Análise: Estrategista duvida da eficácia de ataques aéreos cirúrgicos

Nas últimas 48 horas, membros do alto escalão do governo americano vazaram a informação dos planos de lançamento de mísseis contra instalações militares sírias em sinal de advertência a Damasco, para que não volte a usar armas químicas. No domingo, o senador Ben Corker disse que é iminente uma resposta americana na Síria. "Acho que responderemos de maneira cirúrgica", disse.

John Hudson *, Foreign Policy - O Estado de S.Paulo

29 de agosto de 2013 | 02h02

Na segunda-feira, tudo indicava que o secretário de Estado John Kerry cuidava dos preparativos. Agora, o ex-funcionário da Marinha que apresentou a proposta dos ataques cirúrgicos afirma ao site The Cable que tem dúvidas sobre o plano. Na sua opinião, está se confiando excessivamente na eficácia desses ataques sem que tenha havido uma discussão dos objetivos que eles devem alcançar.

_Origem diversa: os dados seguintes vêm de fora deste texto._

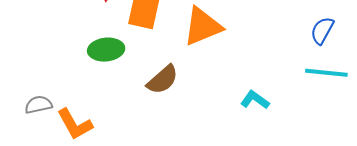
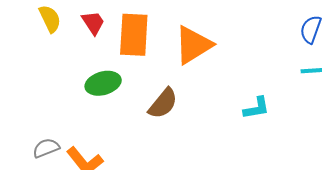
cyan L-shape: (255, 100) -> (256, 108), turned 144

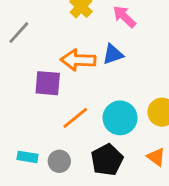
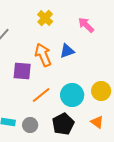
pink arrow: (124, 17) -> (86, 25), moved
orange arrow: (78, 60) -> (43, 55), turned 65

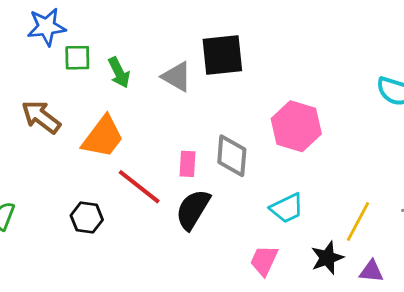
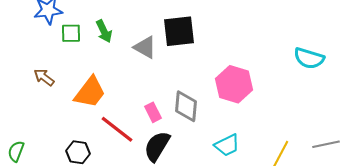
green arrow: (119, 73) -> (104, 31), moved
brown arrow: (41, 117) -> (44, 77), size x0.7
pink rectangle: (187, 164) -> (153, 112), turned -30

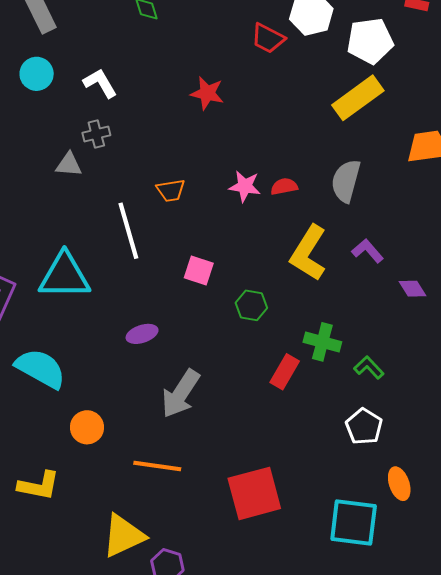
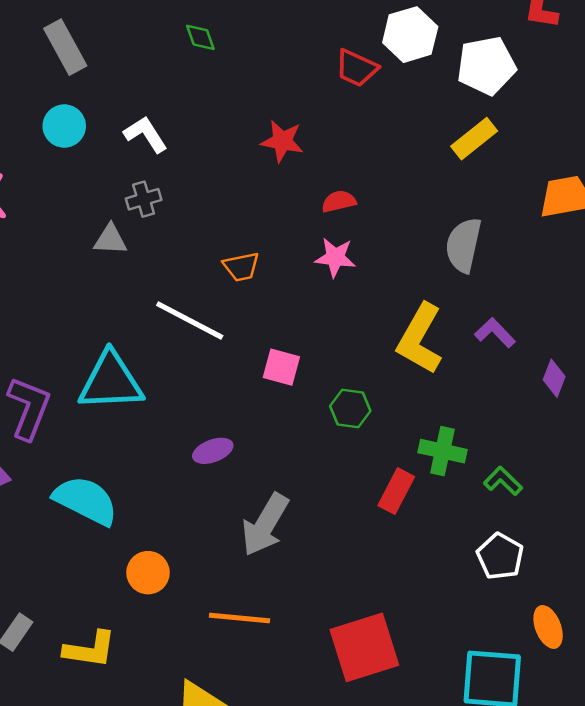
yellow rectangle: (358, 98) -> (474, 139), size x0.7
red semicircle: (284, 186) -> (339, 201), moved
white line: (128, 231) -> (190, 321), turned -44
purple diamond: (413, 289) -> (554, 378), turned 56

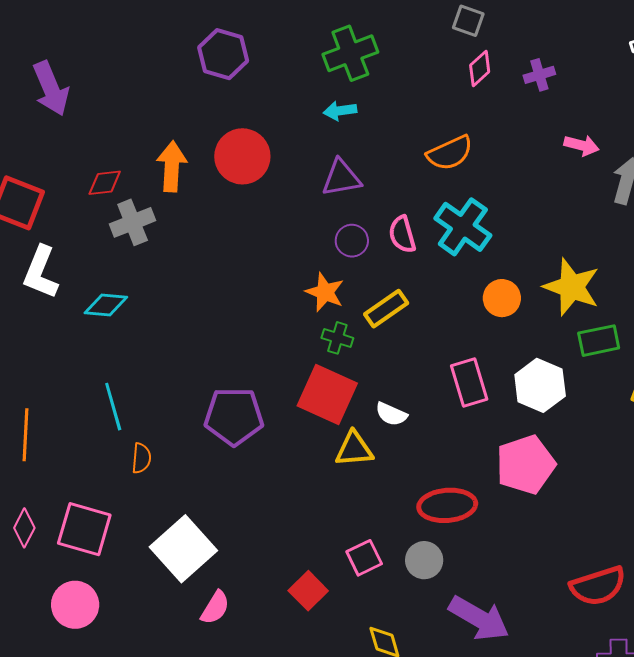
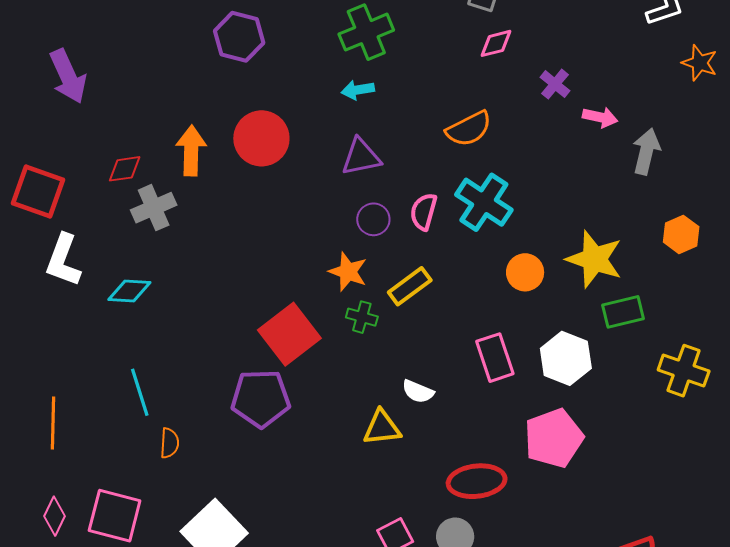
pink diamond: (480, 68) -> (496, 43), turned 30
purple cross: (539, 75) -> (555, 84), moved, turned -32
pink semicircle: (402, 234) -> (424, 212), turned 33
red square: (327, 394) -> (289, 334), moved, turned 30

"Ações táticas sem objetivos estratégicos são inúteis e contraproducentes", afirmou Chris Harmer, analista do Instituto para o Estudo da Guerra. "Nunca tive a intenção de promover minha análise de ataque com mísseis cruise, embora algumas pessoas tenham entendido assim. Deixei claro que essa seria uma opção de baixo custo, mas a questão mais ampla é que as opções de baixo custo não são úteis, a não ser que estejam vinculadas a prioridades e objetivos estratégicos", afirmou. "Todo oficial num navio pode lançar de 30 a 40 Tomahawks. Não é difícil. A dificuldade está em explicar às pessoas encarregadas do planejamento estratégico como isto favorecerá os interesses americanos."

Em julho, Harmer preparou um estudo mostrando que os EUA poderiam infligir amplos danos a importantes instalações militares sírias. "Isto poderia ser feito de maneira rápida, fácil, sem qualquer risco para o pessoal americano e a um custo relativamente menor", disse. O estudo convenceu os falcões do Congresso, frustrados com as opções apresentadas pelas Forças Armadas, que exigiam um envolvimento maior a um custo na casa de bilhões de dólares.

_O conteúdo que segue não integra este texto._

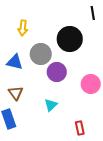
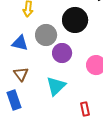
cyan triangle: (51, 105) -> (56, 86), size x1.5

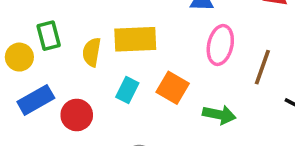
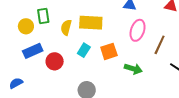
orange square: (173, 88) -> (109, 51), turned 36

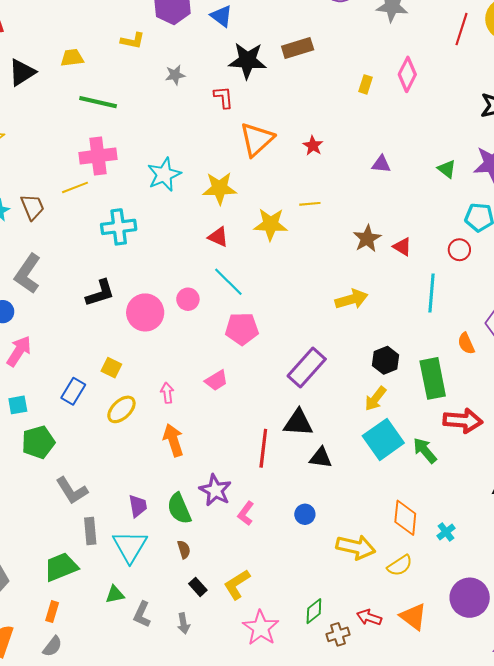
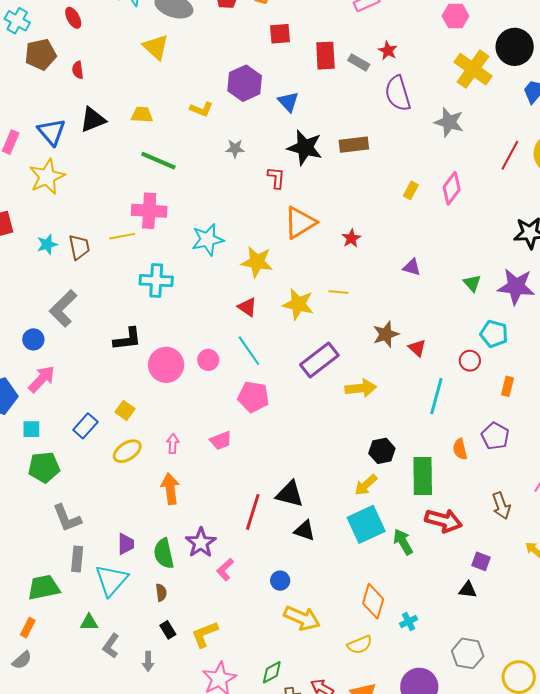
purple rectangle: (307, 367) -> (319, 360), moved
yellow arrow: (356, 547) -> (302, 618), moved

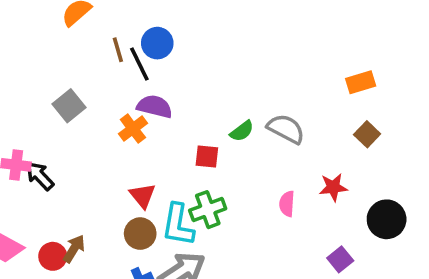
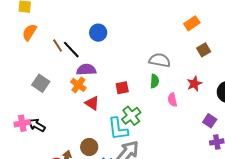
blue circle: (157, 43) -> (98, 33), moved
green semicircle: (242, 131) -> (155, 81), moved, turned -32
brown square: (367, 134) -> (204, 50), turned 32
red triangle: (142, 196) -> (92, 103), moved
brown circle: (140, 234) -> (89, 147), moved

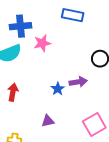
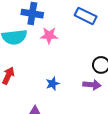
purple arrow: (78, 82) -> (92, 85), moved

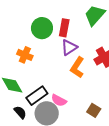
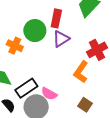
green circle: (42, 28) -> (35, 31), moved
orange L-shape: (77, 67) -> (81, 72), moved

"Para um cálculo sério de uma opção militar realista limitada na Síria, recomendo um novo estudo divulgado pelo Instituto para o Estudo da Guerra", disse o senador John McCain, em julho, referindo-se ao estudo de Harmer. "Esse novo estudo confirma o que eu e outros há muito afirmamos: isto é factível em termos militares para os EUA e nossos aliados de maneira a afetar significativamente o poderio aéreo de Assad a um custo relativamente baixo, a um risco reduzido para o nosso pessoal e no curtíssimo prazo."

Nem todos os ataques cirúrgicos são iguais, evidentemente. E não há nenhuma garantia de que o plano de Obama se assemelhe ao de Harmer. Em todo caso, Harmer duvida que esses ataques produzam os efeitos desejados, principalmente se o objetivo for punir Assad pelo uso de armas químicas. "Uma ação punitiva é a mais idiota de todas", afirmou. "O regime de Damasco mostrou uma incrível capacidade de suportar o sofrimento e não acredito que tenhamos a coragem de empreender uma ação punitiva que produza um efeito dissuasivo."

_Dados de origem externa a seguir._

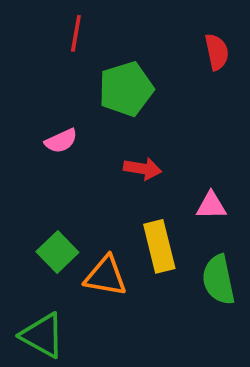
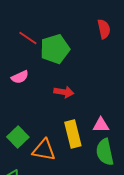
red line: (76, 33) -> (28, 38), moved, turned -66
pink triangle: (211, 206) -> (101, 125), moved

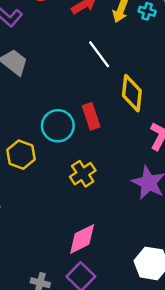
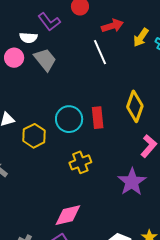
white line: (99, 54) -> (100, 52), moved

Ele duvidou também da possibilidade de acabar com a capacidade de Assad em matéria de armas químicas. "Se começarmos a escolher como alvos as armas químicas na Síria, a resposta lógica será que, se é que há ainda armas nos arsenais, ele começará a distribuí-las entre suas forças, se é que já não fez isto", prosseguiu. "Portanto, vocês estão chegando tarde demais ao local da batalha".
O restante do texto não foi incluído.